Pictures excluded, please retype exactly the lines from the start of the data through the line that contains "Доступность", both ends kept, and nothing beyond them.

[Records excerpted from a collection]
——

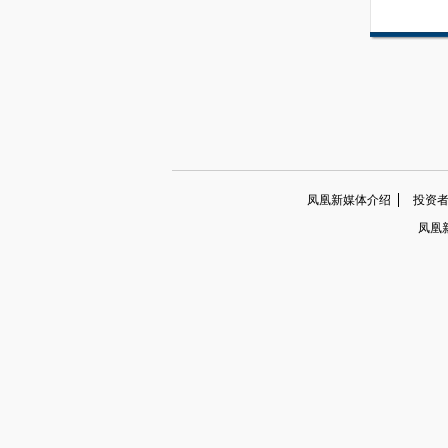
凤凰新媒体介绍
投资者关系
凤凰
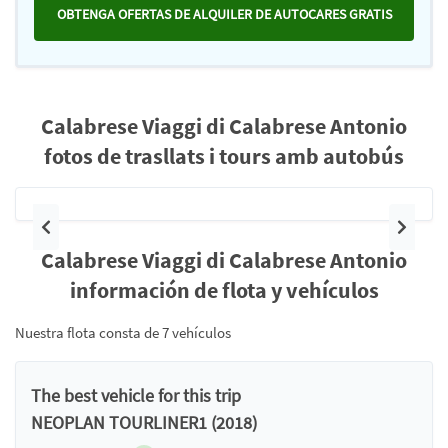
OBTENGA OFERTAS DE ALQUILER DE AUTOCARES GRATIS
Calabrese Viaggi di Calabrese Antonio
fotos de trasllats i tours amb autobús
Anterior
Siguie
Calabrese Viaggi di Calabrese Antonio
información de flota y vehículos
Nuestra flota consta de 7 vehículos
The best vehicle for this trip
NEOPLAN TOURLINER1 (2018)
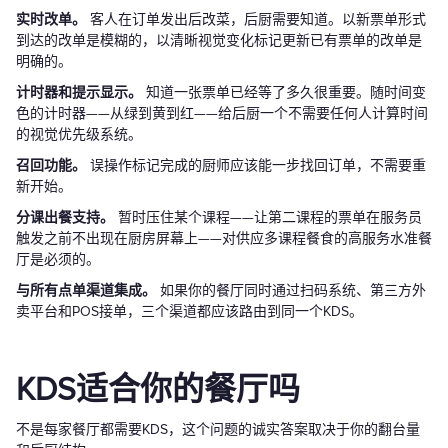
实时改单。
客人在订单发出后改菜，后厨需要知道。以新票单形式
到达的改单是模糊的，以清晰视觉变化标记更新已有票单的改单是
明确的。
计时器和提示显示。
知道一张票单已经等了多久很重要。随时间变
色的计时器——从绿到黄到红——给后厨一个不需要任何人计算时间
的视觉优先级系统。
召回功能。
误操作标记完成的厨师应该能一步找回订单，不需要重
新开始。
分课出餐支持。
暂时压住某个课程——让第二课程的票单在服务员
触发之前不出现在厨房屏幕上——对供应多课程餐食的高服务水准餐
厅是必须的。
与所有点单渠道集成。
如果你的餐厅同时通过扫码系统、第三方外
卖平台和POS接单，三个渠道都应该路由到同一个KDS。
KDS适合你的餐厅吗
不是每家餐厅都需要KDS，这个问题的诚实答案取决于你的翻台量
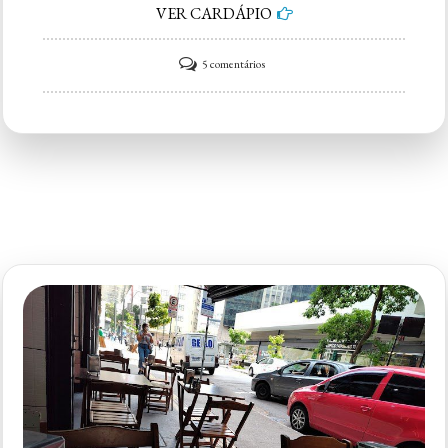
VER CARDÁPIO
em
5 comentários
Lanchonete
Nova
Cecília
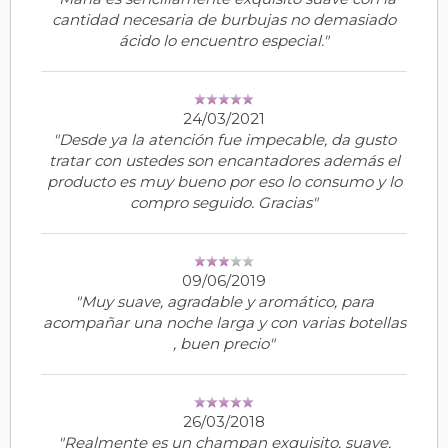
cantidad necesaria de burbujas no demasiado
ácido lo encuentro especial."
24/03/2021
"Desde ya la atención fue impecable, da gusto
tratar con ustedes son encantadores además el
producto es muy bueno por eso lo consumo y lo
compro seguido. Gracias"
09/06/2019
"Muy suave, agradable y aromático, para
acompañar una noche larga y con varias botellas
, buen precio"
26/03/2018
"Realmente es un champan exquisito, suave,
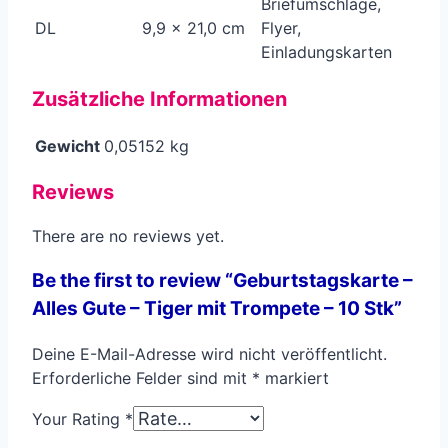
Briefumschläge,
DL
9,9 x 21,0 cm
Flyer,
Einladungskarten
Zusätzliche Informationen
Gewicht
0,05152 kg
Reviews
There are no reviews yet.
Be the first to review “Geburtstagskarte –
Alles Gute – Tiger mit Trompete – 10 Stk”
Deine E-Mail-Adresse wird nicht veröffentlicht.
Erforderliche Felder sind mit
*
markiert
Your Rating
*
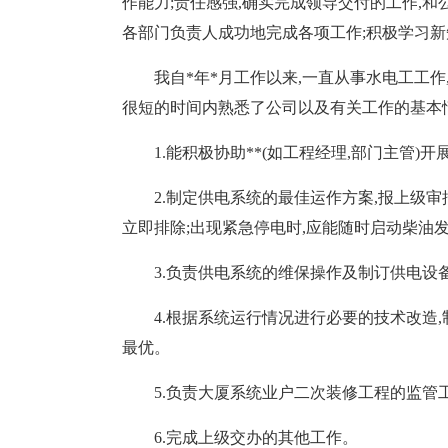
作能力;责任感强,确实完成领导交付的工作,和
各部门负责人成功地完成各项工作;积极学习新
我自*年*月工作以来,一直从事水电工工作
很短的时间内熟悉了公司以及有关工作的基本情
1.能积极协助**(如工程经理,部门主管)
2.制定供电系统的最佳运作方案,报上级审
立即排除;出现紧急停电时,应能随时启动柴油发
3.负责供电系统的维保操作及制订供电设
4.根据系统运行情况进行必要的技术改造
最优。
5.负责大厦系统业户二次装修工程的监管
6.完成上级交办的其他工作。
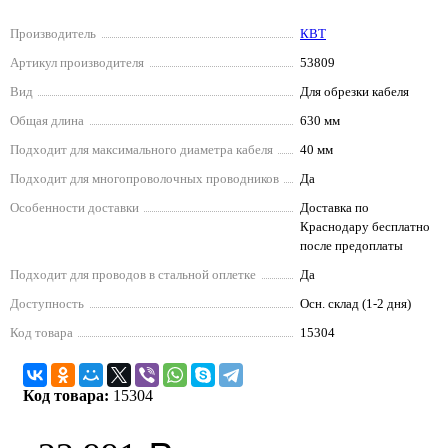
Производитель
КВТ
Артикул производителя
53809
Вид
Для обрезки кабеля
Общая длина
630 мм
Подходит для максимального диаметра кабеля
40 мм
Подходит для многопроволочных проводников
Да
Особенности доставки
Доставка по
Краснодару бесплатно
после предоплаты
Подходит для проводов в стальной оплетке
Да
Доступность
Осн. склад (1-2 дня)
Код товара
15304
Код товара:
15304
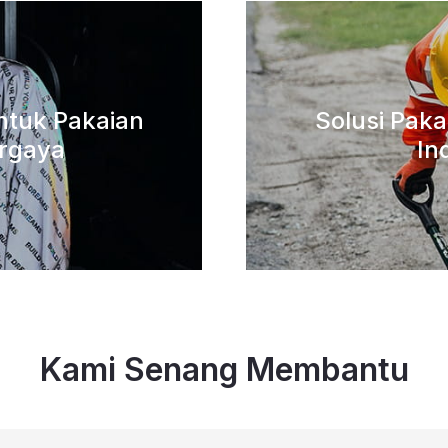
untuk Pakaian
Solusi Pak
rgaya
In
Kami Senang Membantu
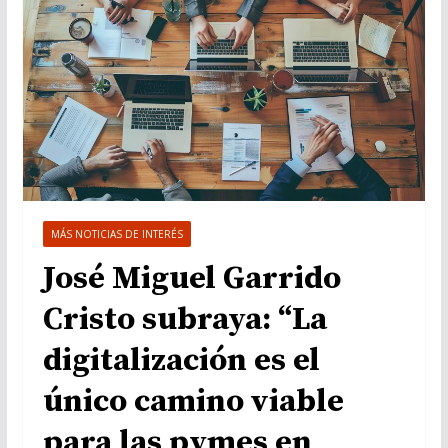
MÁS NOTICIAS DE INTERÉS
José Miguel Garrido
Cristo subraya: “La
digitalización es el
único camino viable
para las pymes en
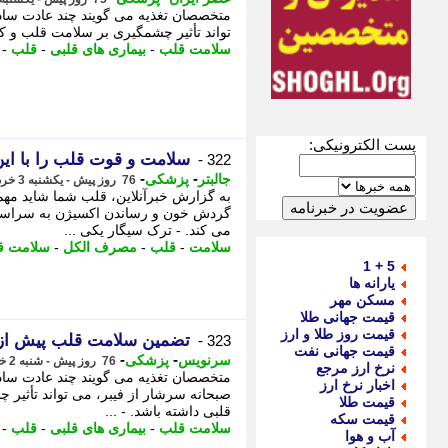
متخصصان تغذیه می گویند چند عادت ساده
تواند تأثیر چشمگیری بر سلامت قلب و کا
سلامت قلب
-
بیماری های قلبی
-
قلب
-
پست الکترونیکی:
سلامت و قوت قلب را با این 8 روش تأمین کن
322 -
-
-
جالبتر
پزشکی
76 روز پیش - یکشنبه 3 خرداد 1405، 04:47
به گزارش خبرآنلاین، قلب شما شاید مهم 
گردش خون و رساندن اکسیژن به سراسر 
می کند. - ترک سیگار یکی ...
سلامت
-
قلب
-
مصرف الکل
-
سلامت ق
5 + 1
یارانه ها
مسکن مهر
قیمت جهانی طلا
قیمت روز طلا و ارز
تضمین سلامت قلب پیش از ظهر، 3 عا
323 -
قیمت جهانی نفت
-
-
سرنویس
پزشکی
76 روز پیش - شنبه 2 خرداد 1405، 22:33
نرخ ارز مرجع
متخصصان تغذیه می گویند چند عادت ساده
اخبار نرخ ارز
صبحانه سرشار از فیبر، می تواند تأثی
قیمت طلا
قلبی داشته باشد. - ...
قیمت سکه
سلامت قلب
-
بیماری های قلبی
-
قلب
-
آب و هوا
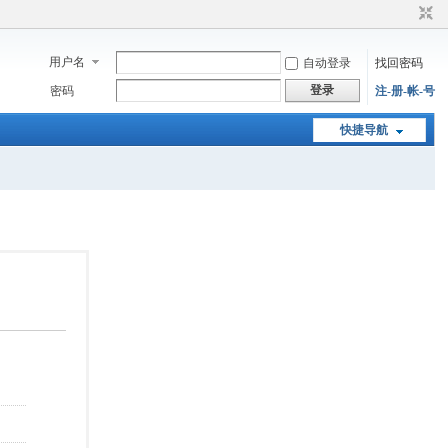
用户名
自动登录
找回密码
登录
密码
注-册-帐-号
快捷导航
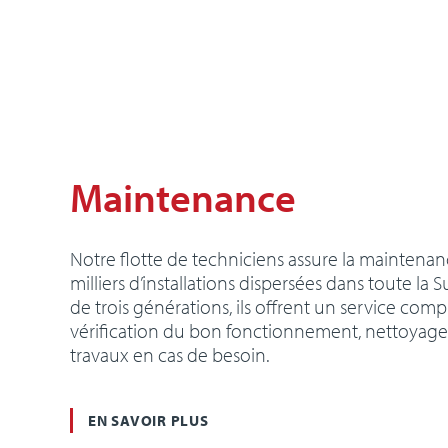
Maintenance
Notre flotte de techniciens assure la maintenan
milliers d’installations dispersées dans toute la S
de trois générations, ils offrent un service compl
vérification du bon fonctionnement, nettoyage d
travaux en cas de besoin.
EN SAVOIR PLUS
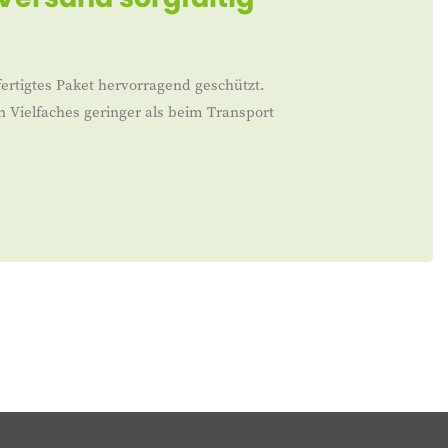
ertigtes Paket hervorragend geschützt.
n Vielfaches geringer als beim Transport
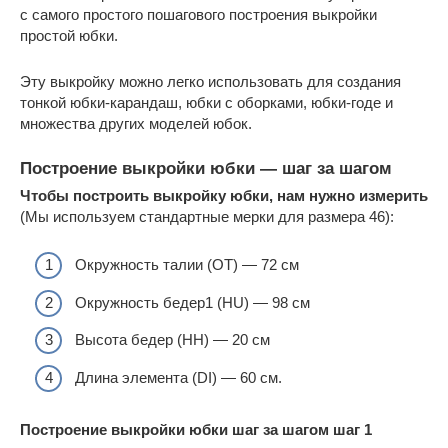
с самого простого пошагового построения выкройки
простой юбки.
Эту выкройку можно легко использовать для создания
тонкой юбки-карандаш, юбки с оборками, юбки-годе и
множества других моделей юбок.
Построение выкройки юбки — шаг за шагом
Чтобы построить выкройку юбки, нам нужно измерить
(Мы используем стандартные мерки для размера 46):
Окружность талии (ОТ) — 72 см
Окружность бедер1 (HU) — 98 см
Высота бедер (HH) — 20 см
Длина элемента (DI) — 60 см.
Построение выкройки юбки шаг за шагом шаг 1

——

* _Result of the exercise_
凤凰新媒体介绍
投资者关系
凤凰
OBTENGA OFERTAS DE ALQUILER DE AUTOCARES GRATIS
Calabrese Viaggi di Calabrese Antonio
fotos de trasllats i tours amb autobús
Anterior
Siguie
Calabrese Viaggi di Calabrese Antonio
información de flota y vehículos
Nuestra flota consta de 7 vehículos
The best vehicle for this trip
NEOPLAN TOURLINER1 (2018)
实时改单。
客人在订单发出后改菜，后厨需要知道。以新票单形式
到达的改单是模糊的，以清晰视觉变化标记更新已有票单的改单是
明确的。
计时器和提示显示。
知道一张票单已经等了多久很重要。随时间变
色的计时器——从绿到黄到红——给后厨一个不需要任何人计算时间
的视觉优先级系统。
召回功能。
误操作标记完成的厨师应该能一步找回订单，不需要重
新开始。
分课出餐支持。
暂时压住某个课程——让第二课程的票单在服务员
触发之前不出现在厨房屏幕上——对供应多课程餐食的高服务水准餐
厅是必须的。
与所有点单渠道集成。
如果你的餐厅同时通过扫码系统、第三方外
卖平台和POS接单，三个渠道都应该路由到同一个KDS。
KDS适合你的餐厅吗
不是每家餐厅都需要KDS，这个问题的诚实答案取决于你的翻台量
VER CARDÁPIO
em
5 comentários
Lanchonete
Nova
Cecília
cantidad necesaria de burbujas no demasiado
ácido lo encuentro especial."
24/03/2021
"Desde ya la atención fue impecable, da gusto
tratar con ustedes son encantadores además el
producto es muy bueno por eso lo consumo y lo
compro seguido. Gracias"
09/06/2019
"Muy suave, agradable y aromático, para
acompañar una noche larga y con varias botellas
, buen precio"
26/03/2018
"Realmente es un champan exquisito, suave,
Briefumschläge,
DL
9,9 x 21,0 cm
Flyer,
Einladungskarten
Zusätzliche Informationen
Gewicht
0,05152 kg
Reviews
There are no reviews yet.
Be the first to review “Geburtstagskarte –
Alles Gute – Tiger mit Trompete – 10 Stk”
Deine E-Mail-Adresse wird nicht veröffentlicht.
Erforderliche Felder sind mit
*
markiert
Your Rating
*
作能力;责任感强,确实完成领导交付的工作,和
各部门负责人成功地完成各项工作;积极学习新
我自*年*月工作以来,一直从事水电工工作
很短的时间内熟悉了公司以及有关工作的基本情
1.能积极协助**(如工程经理,部门主管)
2.制定供电系统的最佳运作方案,报上级审
立即排除;出现紧急停电时,应能随时启动柴油发
3.负责供电系统的维保操作及制订供电设
4.根据系统运行情况进行必要的技术改造
最优。
5.负责大厦系统业户二次装修工程的监管
6.完成上级交办的其他工作。
Производитель
КВТ
Артикул производителя
53809
Вид
Для обрезки кабеля
Общая длина
630 мм
Подходит для максимального диаметра кабеля
40 мм
Подходит для многопроволочных проводников
Да
Особенности доставки
Доставка по
Краснодару бесплатно
после предоплаты
Подходит для проводов в стальной оплетке
Да
Доступность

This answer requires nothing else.